Nikau Bay Camp(km342)-Taiharuru Estuary/Tidesong B&B (km371)
Despite having great accommodations, I didn’t sleep very well all night. In settling into a real bed for the first time in weeks, I was thinking “ahh, this it it!” I was asleep almost immediately. But I woke again and couldn’t get back to sleep. Despite bug screens and a bed net, the mossies were getting in and buzzing me. There were so many, it remided me of a few nights spent in the everglades. By the morning, I was missing my tent. This is of course no knock on Nikau Camp, as James has done his best.
He invited me into his place for coffee and toast in the morning, so another nice treat. He is a great conversationalist and host. I checked out more of his land, complete with kayaks, a garden, and egg-laying chooks. He has a really sweet view of the estaury from his house and just lots going for the whole place. I was on the fence about staying another day so that I could go kayaking up the river but felt my itchy feet again. Damian and Steffan were moving on so I went too.
We passed through 7km of gravel road, then 4km of nice track along a few rivers and the Mackerel forest, a logging area. Back on a road again, I had just caught up to Damian at a point where a car was stopped. A man came out of the bush (he was removing invasive plants) and immediately invited us up to his house for cold drinks. We followed Derrick home like stray animals and met his lovely partner Ann. She brought out a huge tray of plums (from their tree) and orange slices and we sat at their porch table, trying not to stuff our faces too fast. I kept eating plum after plum, they were so good and I so starved for fresh fruit. (I hoped there would be a bathroom near where I was going next.) We had a wonderful conversation with them and then they gave us a tour of their garden. They like having TA hikers visit as they can meet people from all over the world. They have even put a sign down on the road inviting walkers up to their house. This is a good example of an invaluable experience that would be missed by hitching the road sections. I’m so glad that we stopped since it is just one more magical encounter with the locals to add to my growing list. Derrick, Ann and Damian. See the big tray of plums? I didn’t eat them all.

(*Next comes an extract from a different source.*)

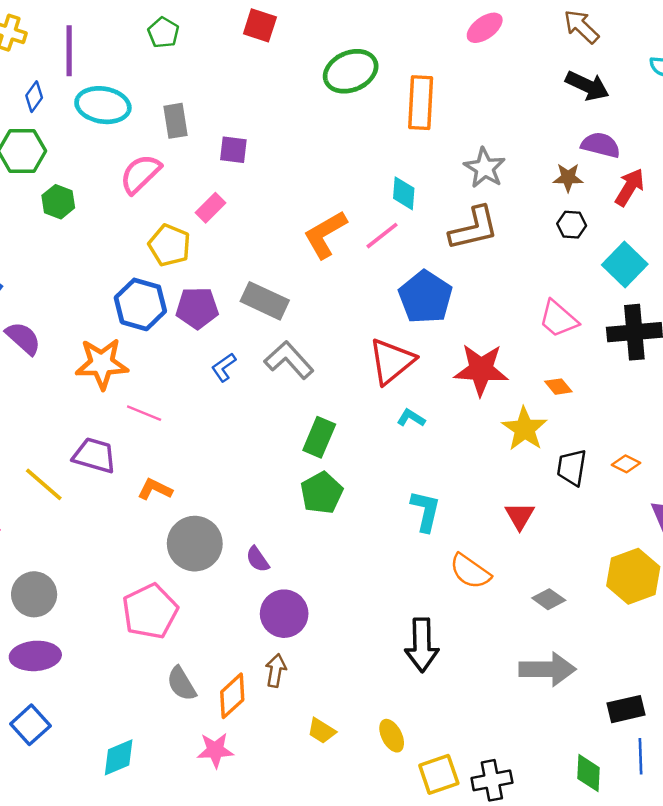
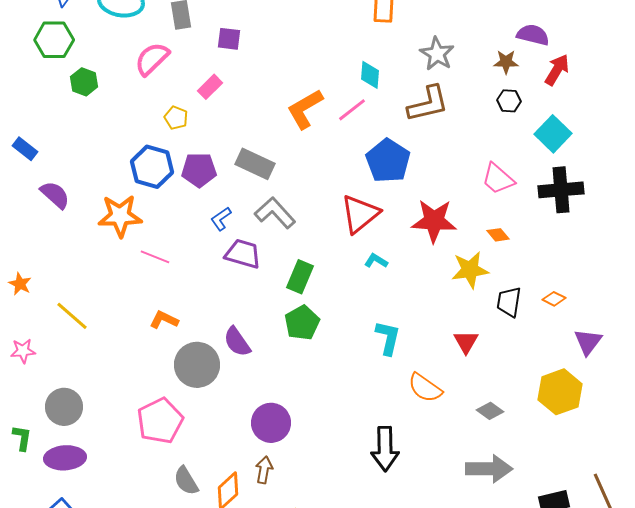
yellow pentagon: (169, 245) -> (176, 118), size x0.7
yellow star: (525, 429) -> (470, 270), turned 30
purple trapezoid: (94, 455) -> (243, 254), moved
purple semicircle: (258, 559) -> (237, 342), moved, size x1.4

We didn’t want to leave but knew another renowned hosting opportunity awaited us at Tidesong B&B, our planned campsite. Unfortunately the direct route to this place relies on the estuary being at low tide and our lengthy stop blew that timing. We arrived just about an hour too late. We tried it anyway but it proved way to deep and muddy. So much for dry feet. We had to cut back to the main road and walk an additional 5km or so. Steffen had caught up to us and we all gutted it out. But it was worth it. Others have blogged extensively about Ross and Hugh’s story (hosts of Tidesong) and there is even a documentary. In short, she gave him her kidney and then she hiked the TA and he provided support for her to bring about awareness for kidney disease. Their main gig is the B&B but they have made a special little area just for TA hikers, complete with tent sites, a cabin, the best hot shower, loo, and bush trail with orange TA markers. It was all done with love, as seen in all the little details. All this for a meager $10 a night, just enough to cover expenses.
When we got in, they gave us all a cold beer, cakes, and trail mix and Hugh chatted with us on the veranda overlooking the estuary (Ross had to entertain the B&B guests). He invited us down to his garden, which looked like Eden, complete with white doves and ducks strolling around. This was my 3rd garden tour just that day. The Kiwis are a special lot, indeed. I had my backpacker-boring food that night but was able to supplement with fresh greens from from the garden. Ironically, Steffen even had salad dressing. We all opted for the $10 breakfast in the morning and went to sleep dreaming of it.